Infection control is limited. While Mercy and Comfort have decontamination areas, the open-bay design and single ventilation system doesn’t allow for separation of infected patients on ship without risking other patients and staff. That hampered treatment of patients infected with the coronavirus called SARS CoV-2. While “the deployments are important symbols of mass mobilization, their role in increasing healthcare capacity is likely very limited,” Joshua Tallis, a CNA research scientist, wrote March 23 on its blog, adding, “the ships are not specially equipped to handle quarantined patients.”
The ship is huge. Its large size enables a stabler, at-sea platform important for surgical and patient care. But Mercy and Comfort can’t pull into every pier or port, and the ships’ 33-foot draft limits the reach in shallower areas, so they often anchor offshore and patients are moved by boat or helicopter. “They’re really unmanageable ships in some ways. They’re just so hulking big,” Mercogliano said. He argued for new hospital ships in Proceedings this month.
The flight deck is tight. Mercy and Comfort were designed for most patients to arrive by helicopter, but it’s a tight squeeze on the existing landing zone. Replacement ships or deck expansion would better support simultaneous flights and even the MV-22 Osprey tiltrotor, which would allow for faster patient transfers and from farther distances, and enable the ships to operate farther from shore or a danger zone.
Water and pier access are limited. When pier-side, patients are transported through ramps, but that’s a potential bottleneck and makes for an inefficient flow. Patients are brought to the onboard casualty receiving unit from tender boats to side ports when the ship is anchored offshore, but transport is uncertain in poor weather or rough sea conditions. “The ships are not the easiest to load from the waterline,” Mercogliano said. “They were designed for helicopter ingress and egress.”
Just from their age, Comfort and Mercy will need service life extensions and updates such as larger flight decks to remain viable until their replacements enter the fleet.
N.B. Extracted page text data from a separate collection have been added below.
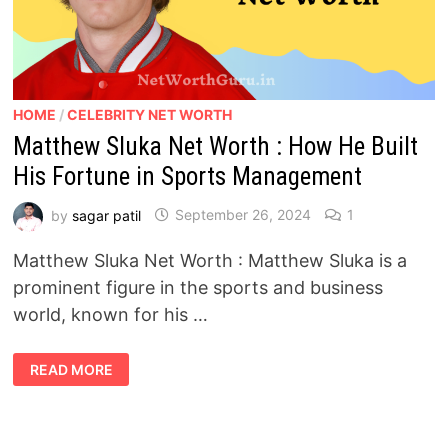
HOME
/
CELEBRITY NET WORTH
Matthew Sluka Net Worth : How He Built
His Fortune in Sports Management
by
sagar patil
September 26, 2024
1
Matthew Sluka Net Worth : Matthew Sluka is a
prominent figure in the sports and business
world, known for his …
MATTHEW
READ MORE
SLUKA
NET
WORTH
:
HOW
HE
The Navy has weighed options for a new design or reconfigured platform that most recently includes common hull auxiliary multi-mission platform (CHAMP) design. Previous studies by CNA and the Office of Naval Research explored the concept for a hospital ship replacement. A 2014 ONR concept had a 500-bed hospital in a hull based on a modified San Antonio-class amphibious transport dock (LPD-17) design, an idea similar to a 2002 CNA paper on future deployable medical platforms. Austal USA has proposed its Spearhead-class Expeditionary Fast Transport vessel as a hospital ship platform.
The Navy’s big-deck amphibious ships have large medical departments that can surge to 250 to 500 beds, expansive flight decks and, in most cases, well decks that enable more patient transfers faster than the hospital ships. The smaller LPDs have the advantage of a shorter draft and can access shallower ports and channels that the hospital ships and big-deck amphibs can’t reach without anchoring at sea.
Navy officials will have to decide, at some point, just what’s the best – and affordable – platform to replace the hospital ships, a national strategic capability.
“The carriers, the LHAs and the LHDs provide them all the medical treatment they need. Comfort and Mercy aren’t designed to follow the fleet, so to speak. It’s to move patients off the battlefield, which isn’t really the Navy’s mission,” Mercogliano said. Instead, the Navy should look at smaller, existing ships and perhaps make them configurable so “you could tailor them to the mission that you want them to go to.”